■ Instructions to follow ■
Set down exactly, from the records below, the line with "steuerte 2,1 Milliarden" through the line with "Energieriese Iberdrola aus Bilbao, der seinen", and nothing else.

■ Exercise input ■
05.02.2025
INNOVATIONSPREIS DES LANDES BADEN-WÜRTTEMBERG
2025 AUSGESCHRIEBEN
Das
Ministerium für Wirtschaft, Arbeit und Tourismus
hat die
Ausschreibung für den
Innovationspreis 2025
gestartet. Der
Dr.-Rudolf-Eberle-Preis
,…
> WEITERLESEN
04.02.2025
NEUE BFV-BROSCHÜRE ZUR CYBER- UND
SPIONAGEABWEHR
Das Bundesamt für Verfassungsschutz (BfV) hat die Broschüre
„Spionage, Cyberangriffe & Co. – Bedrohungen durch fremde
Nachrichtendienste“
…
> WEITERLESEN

...

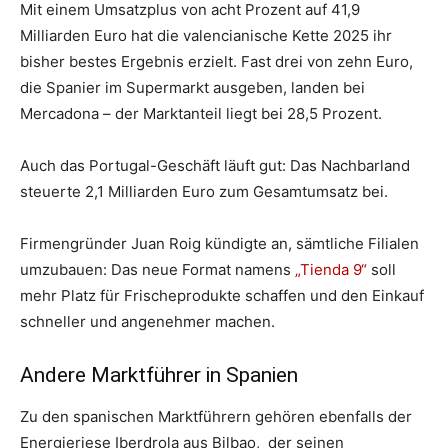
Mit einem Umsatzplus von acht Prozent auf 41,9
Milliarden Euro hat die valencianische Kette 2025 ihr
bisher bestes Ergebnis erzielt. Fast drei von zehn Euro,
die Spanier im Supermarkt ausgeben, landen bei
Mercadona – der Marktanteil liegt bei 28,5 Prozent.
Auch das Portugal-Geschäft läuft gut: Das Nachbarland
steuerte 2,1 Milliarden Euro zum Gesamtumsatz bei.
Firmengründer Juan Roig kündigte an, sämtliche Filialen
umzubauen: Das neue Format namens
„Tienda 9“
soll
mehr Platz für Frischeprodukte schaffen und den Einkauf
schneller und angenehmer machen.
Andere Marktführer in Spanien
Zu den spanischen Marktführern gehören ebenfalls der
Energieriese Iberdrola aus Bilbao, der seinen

■ Answer box ■
steuerte 2,1 Milliarden Euro zum Gesamtumsatz bei.
Firmengründer Juan Roig kündigte an, sämtliche Filialen
umzubauen: Das neue Format namens
„Tienda 9“
soll
mehr Platz für Frischeprodukte schaffen und den Einkauf
schneller und angenehmer machen.
Andere Marktführer in Spanien
Zu den spanischen Marktführern gehören ebenfalls der
Energieriese Iberdrola aus Bilbao, der seinen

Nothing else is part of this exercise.